Thursday, 1 November 2018

A glorious, but also fateful day

I celebrated the All Saints Day Eucharist at St John's for a different dozen people this morning, and Emma sat in the congregation, until she had to leave, as she was being picked up and taken to a conduct a funeral service just after. 

Ashley called at the church at the end of the service and we walked and talked together. He said that he'd only received formal official notification in a letter received at the the Motorpoint Arena reception desk yesterday morning, stating that as of today, South Wales Police are no longer going to be responding to calls from RadioNet users but answering calls exclusively from the commercial radio system backed by 'For Cardiff' since the breakdown in relationships between Cardiff BCRP Board and its Chairman and Crime Manager, despite previous Council and Police undertakings to the contrary.

Some of the top people running 'For Cardiff' are ex-cops. They were only willing to hear the account of the breakdown given to them by fellow ex-cops. There's been amazing indifference about this on the part of Council officers, to whom it was reported, when a formal complaint was made. So much political time and energy was expended in launching the Cardiff Business Improvement District scheme that spawned 'For Cardiff', that investigating the conduct of 'For Cardiff' management so soon after its launch would have been highly embarrassing, given that continued use of RadioNet, was endorsed as an existing asset available to the project at an earlier stage. 

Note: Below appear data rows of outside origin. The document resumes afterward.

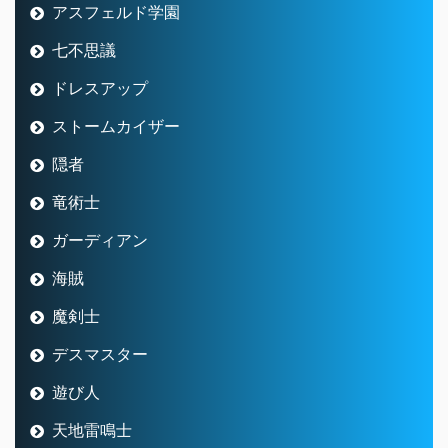
アスフェルド学園
七不思議
ドレスアップ
ストームカイザー
隠者
竜術士
ガーディアン
海賊
魔剣士
デスマスター
遊び人
天地雷鳴士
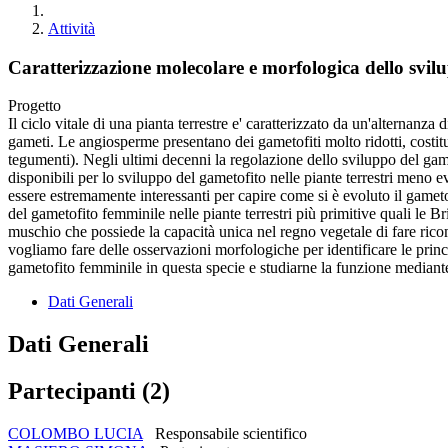
Attività
Caratterizzazione molecolare e morfologica dello svil
Progetto
Il ciclo vitale di una pianta terrestre e' caratterizzato da un'alternanza
gameti. Le angiosperme presentano dei gametofiti molto ridotti, costituit
tegumenti). Negli ultimi decenni la regolazione dello sviluppo del ga
disponibili per lo sviluppo del gametofito nelle piante terrestri meno 
essere estremamente interessanti per capire come si è evoluto il gametof
del gametofito femminile nelle piante terrestri più primitive quali le 
muschio che possiede la capacità unica nel regno vegetale di fare ricom
vogliamo fare delle osservazioni morfologiche per identificare le princ
gametofito femminile in questa specie e studiarne la funzione mediant
Dati Generali
Dati Generali
Partecipanti (2)
COLOMBO LUCIA
Responsabile scientifico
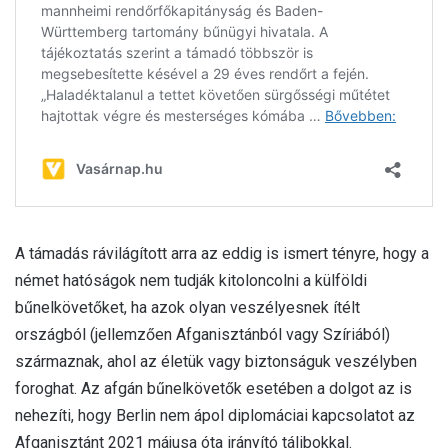
A támadás rávilágított arra az eddig is ismert tényre, hogy a
német hatóságok nem tudják kitoloncolni a külföldi
bűnelkövetőket, ha azok olyan veszélyesnek ítélt
országból (jellemzően Afganisztánból vagy Szíriából)
származnak, ahol az életük vagy biztonságuk veszélyben
foroghat. Az afgán bűnelkövetők esetében a dolgot az is
nehezíti, hogy Berlin nem ápol diplomáciai kapcsolatot az
Afganisztánt 2021 májusa óta irányító tálibokkal.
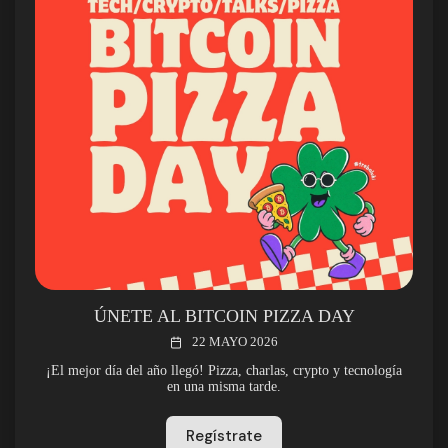
ÚNETE AL BITCOIN PIZZA DAY
22 MAYO 2026
¡El mejor día del año llegó! Pizza, charlas, crypto y tecnología
en una misma tarde.
Regístrate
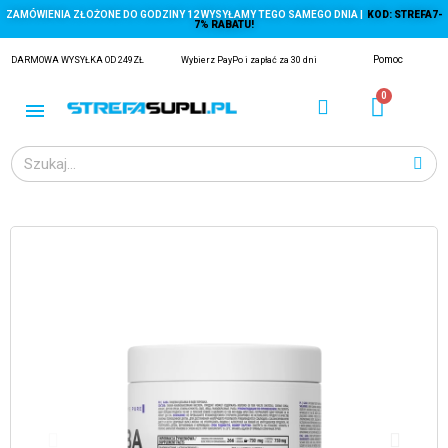
ZAMÓWIENIA ZŁOŻONE DO GODZINY 12 WYSYŁAMY TEGO SAMEGO DNIA |
KOD: STREFA7-
7% RABATU!
Pomoc
DARMOWA WYSYŁKA OD 249ZŁ
Wybierz PayPo i zapłać za 30 dni
ĄGACZE
EJ Z KRYLA)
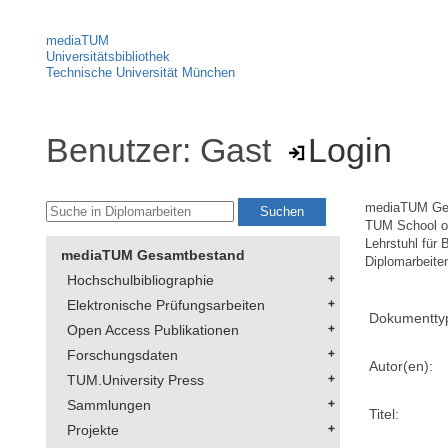
mediaTUM
Universitätsbibliothek
Technische Universität München
Benutzer: Gast
Login
mediaTUM Ge
TUM School of
Lehrstuhl für 
mediaTUM Gesamtbestand
Diplomarbeite
Hochschulbibliographie
Elektronische Prüfungsarbeiten
Dokumentty
Open Access Publikationen
Forschungsdaten
Autor(en):
TUM.University Press
Sammlungen
Titel:
Projekte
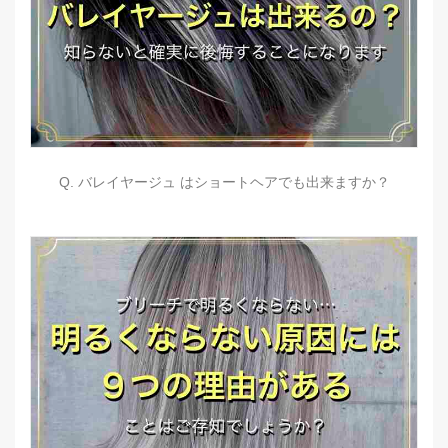
Q. バレイヤージュ はショートヘアでも出来ますか？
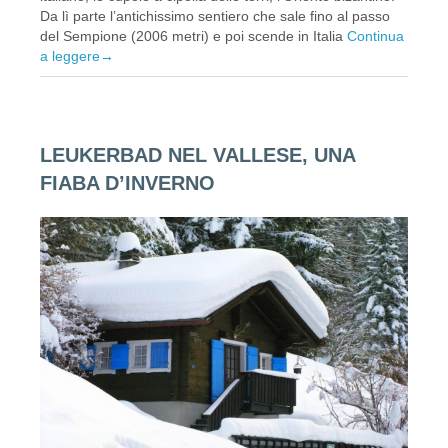
Da lì parte l’antichissimo sentiero che sale fino al passo
del Sempione (2006 metri) e poi scende in Italia
Continua
a leggere
→
LEUKERBAD NEL VALLESE, UNA
FIABA D’INVERNO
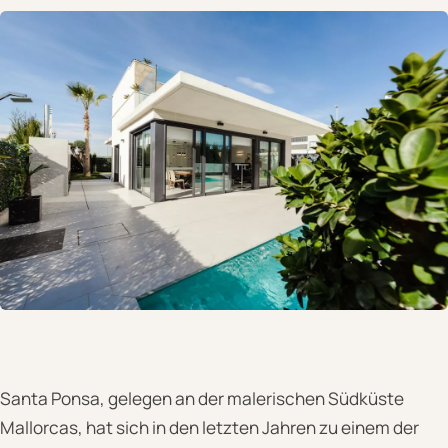
Santa Ponsa, gelegen an der malerischen Südküste
Mallorcas, hat sich in den letzten Jahren zu einem der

The Police claim not to prefer one radio system over another and earlier gave an undertaking to respond to calls from both radio systems,  but reality tells a different story. 'Operational reasons' or 'lack of resources', can always be used and there's no obligation to account publicly for this change of decision. It would be a different matter if Cardiff Business Safe had launched a civil court action against all parties involved, but as a voluntary not for profit organisation, no funds held in reserve were ever set aside for litigation, only for outlay on the radio system in the event of a breakdown. 

There's always the possibility of trial in the court of public opinion via social media of course, but I doubt there's much interest in these issues out there on anybody's part. It would only ever come out if a major catastrophe or breakdown in public security involving secure communications failure occurred in the city. Then it would only be part of the inevitable blame game achieving nothing.

For ten years Cardiff Business Safe did its utmost to provide the best quality of service and equipment  to the city centre through RadioNet. Now this comes to an end. Let's hope all those who promoted this initiative won't live to regret it and have their reputations damaged, their trust and goodwill undermined behind the scenes, in the way that of Cardiff Business Safe was dealt with.

To cheer myself up after this news, later in the day I went out and bought a wide angled lens for my Sony Alpha 68 DSLR camera as I promised myself I'd do once the insurance reimbursement came through.  I also bought a solid state hard drive to install Linux on and fit to one of my laptops. If I'm satisfied with it, I may convert another. The price of SSDs has come right down this past year.

Christmas puddings have been cooking all day today, two of them, one big and one small. And yes, we did get around to making our 'Stir Up' wishes a month ahead of time. Clare has also made a start on Christmas cake too, soaking a second lot of fruit, ready for cooking tomorrow. Kitchen aromas are arouse seasonal anticipation, way ahead of the wreath on the door, and candles on the table.